Thursday, May 12, 2011

Breaking Bad

Chemistry is the study of change. Electrons change their energy levels, Molecules change their bonds, elements combine and change into compounds. It is all of life: the constant, the cycle. Solution, dissolution, over and over and over. Growth, then decay, then transformation. It is fascinating. Really.

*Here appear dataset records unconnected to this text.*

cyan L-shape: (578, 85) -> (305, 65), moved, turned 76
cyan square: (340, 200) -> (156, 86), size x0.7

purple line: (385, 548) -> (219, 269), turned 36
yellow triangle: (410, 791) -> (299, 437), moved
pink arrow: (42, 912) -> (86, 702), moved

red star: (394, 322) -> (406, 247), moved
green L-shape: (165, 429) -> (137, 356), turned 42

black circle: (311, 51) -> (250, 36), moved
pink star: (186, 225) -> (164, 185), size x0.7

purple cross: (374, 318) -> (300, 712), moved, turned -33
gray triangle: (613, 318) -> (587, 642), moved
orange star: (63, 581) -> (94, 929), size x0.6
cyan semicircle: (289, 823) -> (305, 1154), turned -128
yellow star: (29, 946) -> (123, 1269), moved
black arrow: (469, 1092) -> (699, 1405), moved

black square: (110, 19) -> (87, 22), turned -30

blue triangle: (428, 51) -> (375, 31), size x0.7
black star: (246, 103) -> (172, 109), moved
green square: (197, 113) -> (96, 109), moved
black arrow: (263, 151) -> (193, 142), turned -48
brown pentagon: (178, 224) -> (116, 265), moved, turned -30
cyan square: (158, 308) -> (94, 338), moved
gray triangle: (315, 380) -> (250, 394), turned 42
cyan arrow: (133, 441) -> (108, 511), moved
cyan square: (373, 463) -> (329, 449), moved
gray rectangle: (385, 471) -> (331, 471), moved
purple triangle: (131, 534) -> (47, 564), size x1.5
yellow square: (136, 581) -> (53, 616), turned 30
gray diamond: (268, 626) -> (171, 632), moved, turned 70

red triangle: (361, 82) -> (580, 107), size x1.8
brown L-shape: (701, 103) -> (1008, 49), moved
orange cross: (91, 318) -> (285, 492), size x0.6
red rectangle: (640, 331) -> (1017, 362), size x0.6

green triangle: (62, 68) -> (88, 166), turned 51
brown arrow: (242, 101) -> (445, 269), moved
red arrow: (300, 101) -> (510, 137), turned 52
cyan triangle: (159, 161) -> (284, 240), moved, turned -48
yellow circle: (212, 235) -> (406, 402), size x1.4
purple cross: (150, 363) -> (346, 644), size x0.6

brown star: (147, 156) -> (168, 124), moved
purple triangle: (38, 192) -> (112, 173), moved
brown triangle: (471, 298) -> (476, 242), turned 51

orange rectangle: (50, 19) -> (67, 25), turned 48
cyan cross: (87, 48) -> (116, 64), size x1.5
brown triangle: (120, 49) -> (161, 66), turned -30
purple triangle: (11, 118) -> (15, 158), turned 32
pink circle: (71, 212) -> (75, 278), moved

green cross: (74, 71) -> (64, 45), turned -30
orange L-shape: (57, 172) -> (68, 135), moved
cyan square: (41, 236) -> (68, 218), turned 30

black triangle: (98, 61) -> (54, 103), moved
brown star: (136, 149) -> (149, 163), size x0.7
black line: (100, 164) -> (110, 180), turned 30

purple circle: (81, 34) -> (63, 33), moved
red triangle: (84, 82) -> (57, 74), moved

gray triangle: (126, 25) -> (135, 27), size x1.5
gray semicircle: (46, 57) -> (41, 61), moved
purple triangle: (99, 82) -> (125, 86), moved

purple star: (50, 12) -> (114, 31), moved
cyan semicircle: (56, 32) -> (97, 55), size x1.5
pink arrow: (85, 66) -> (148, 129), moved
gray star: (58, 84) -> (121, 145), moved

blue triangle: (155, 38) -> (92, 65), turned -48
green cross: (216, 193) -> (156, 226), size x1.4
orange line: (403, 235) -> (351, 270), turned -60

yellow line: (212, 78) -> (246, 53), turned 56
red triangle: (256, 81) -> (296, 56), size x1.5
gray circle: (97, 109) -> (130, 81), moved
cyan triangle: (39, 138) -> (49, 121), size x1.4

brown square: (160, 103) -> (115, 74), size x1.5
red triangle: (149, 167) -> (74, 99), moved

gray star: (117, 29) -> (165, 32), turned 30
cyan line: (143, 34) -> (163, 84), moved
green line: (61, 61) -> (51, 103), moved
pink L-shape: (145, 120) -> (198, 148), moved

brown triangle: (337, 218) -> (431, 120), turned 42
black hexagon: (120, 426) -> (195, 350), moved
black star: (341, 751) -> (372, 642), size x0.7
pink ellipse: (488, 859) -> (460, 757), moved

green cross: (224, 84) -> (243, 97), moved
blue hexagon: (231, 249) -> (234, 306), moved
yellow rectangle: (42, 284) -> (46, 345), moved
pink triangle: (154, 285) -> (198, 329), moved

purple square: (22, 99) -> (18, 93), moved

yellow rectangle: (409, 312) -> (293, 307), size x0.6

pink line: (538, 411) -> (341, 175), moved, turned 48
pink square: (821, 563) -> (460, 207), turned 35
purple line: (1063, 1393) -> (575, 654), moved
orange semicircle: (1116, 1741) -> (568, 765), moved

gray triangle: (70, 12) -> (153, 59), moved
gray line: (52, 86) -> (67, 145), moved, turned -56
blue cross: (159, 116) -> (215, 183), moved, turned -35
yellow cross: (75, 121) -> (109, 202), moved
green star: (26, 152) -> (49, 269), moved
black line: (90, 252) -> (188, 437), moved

That's what Walter White tells his students in the pilot of Breaking Bad. When his life begins to fall apart, he starts synthesizing metamphetamine. The chemistry there is actually pretty simple (let's face it, there are a lot of people making meth out there who ain't the sharpest knives in the place where they keep the knives), but I don't know if I feel comfortable going into it here. Instead let's get into something much more kid-friendly: how to make poison gas. ;) When confronted by two other drug dealers who want to kill Walter and his partner Jesse, he throws some chemicals together and suddenly the bad guys (the badder guys?) are choking on the floor. He tells Jesse "red phosphorus in the presence of moisture and accelerated by heat yields phosphorus hydride, phosphine gas." Actually, not quite, according to Dr. Jonathan Hare. He probably should have used white phosphorus, a different allotrope of phosphorus. Allotropes are different ways of arranging atoms of just one element. For instance, both graphite and diamond are allotropes of carbon. White phosphorus consists of four atoms arranged at the points of a tetrahedron. When this is heated over 250 degrees Celsius, it transforms into red phosphorus, which is an amorphous network of phosphorus atoms. You probably know red phosphorus best from wooden matches. Anyway, when white phosphorus is heated with water at basic pH, phosphine gas is indeed produced.